Thailand’s biggest improvement from 2017 is there was no incident of the government accepting or endorsing any offer of assistance from or collaboration with the tobacco industry in implementing health policies.
In July 2017, the Tobacco Products Control Act 2017 came into force. This new law bans all tobacco industry-related CSR activities, as required under FCTC Article 13 and Article 5.3 guidelines. Previously, the ban applied only to Thai Tobacco Monopoly (TTM), but the other transnational tobacco companies could conduct CSR activities. The TTM is seen as a government agency and conducted some CSR activities attended by several officials.
No benefits were given to the tobacco industry. However, there is still a tax exemption for native tobacco leaves.
International travelers are allowed to bring 200 cigarettes, or no more than 500 grams of smoking tobacco into Thailand.
Since the government owns the TTM, there were regular quarterly meetings between TTM and senior officers from the Ministry of Finance. TTM involved government officials in their smuggling control program.
While minutes were taken during meetings between the government and the industry, these are not publicly accessible. At times, high-level officials also attend these meetings.
Retired senior government officials have regularly been appointed as TTM board members. Current government officials such as a senior officer from the Excise Department and the Ministry of Finance are TTM board members. Since the TTM is a state enterprise, the appointment is seen as normal.
The new Tobacco Products Control Act in Section 40 requires the manufacturer or importer of tobacco products to report the volume of production or importation, market share, marketing expense, income and expense in their annual report, audited financial statement and any other information for the benefits of tobacco products control to the Committee. The rules and procedures as stipulated in the Ministerial Regulations are being drawn up.

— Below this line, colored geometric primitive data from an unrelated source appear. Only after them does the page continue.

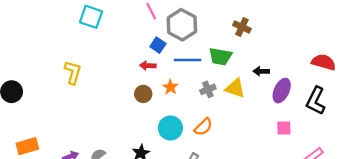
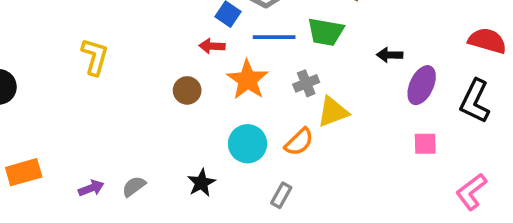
orange star: (170, 87) -> (248, 80), size x1.6
yellow triangle: (235, 88) -> (333, 112), moved, turned -40
brown circle: (143, 94) -> (187, 90), moved

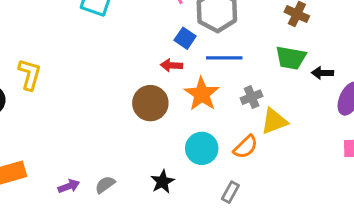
green trapezoid: (326, 32) -> (291, 58), moved
yellow L-shape: (95, 57) -> (30, 74), moved
brown circle: (187, 90) -> (150, 103), size x1.5

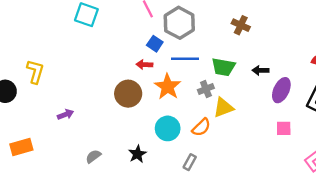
green trapezoid: (291, 58) -> (223, 67), moved
purple arrow: (69, 186) -> (65, 115), moved

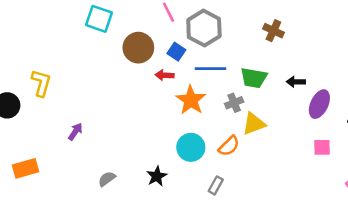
brown circle: (128, 94) -> (138, 48), moved
purple arrow: (65, 115) -> (75, 132), turned -35

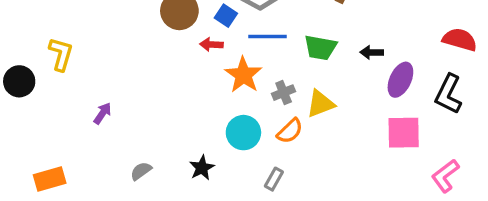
gray cross: (234, 103) -> (284, 93), moved
pink square: (322, 147) -> (404, 133), size x1.6
orange rectangle: (26, 168) -> (50, 179), moved

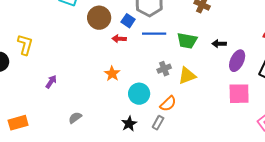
orange star: (243, 75) -> (112, 74), moved, size x0.7
orange semicircle: (290, 131) -> (168, 104), moved
black star: (202, 168) -> (129, 124), moved

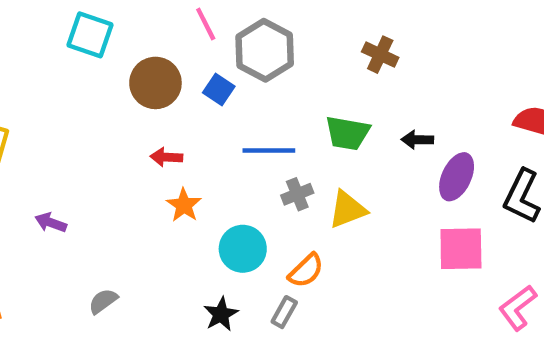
blue line: (154, 34) -> (269, 151), moved
red arrow: (119, 39) -> (166, 157), moved
purple arrow: (51, 82) -> (51, 223), turned -104

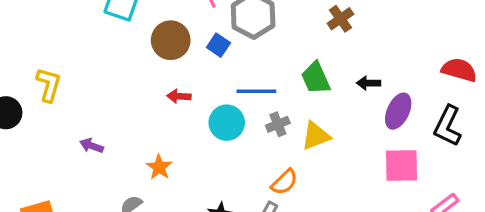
brown cross: (380, 55) -> (340, 19), turned 30
green trapezoid: (347, 133) -> (316, 78), turned 56
orange star: (184, 205) -> (159, 167), moved
cyan circle: (243, 249) -> (227, 123), moved

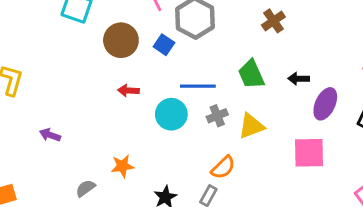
pink square: (401, 165) -> (309, 153), moved
orange star: (159, 167) -> (122, 166), moved, turned 30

Currently there are guidelines for the Ministry of Public Health (MOPH) when interacting with the tobacco industry. Other ministries can establish their respective regulations, following MOPH and the Office of the Civil Service Commission which have regulations which prohibit civil servants from interacting with the tobacco industry.
While there is no contribution from the tobacco industry offered to the government, there is no restriction on technical assistance or study visits.
As Thailand makes progress in implementing Article 5.3 guidelines, there is room for improvement.
- Strictly enforce the ban on tobacco-related CSR activities under the new tobacco control law. Ensure there are no loopholes which the tobacco industry can exploit.
- Ensure retired senior government officials are not immediately appointed to the tobacco industry.
- The implementation regulations of the new tobacco control law must be drawn up as soon as possible to protect government officials from tobacco industry interference.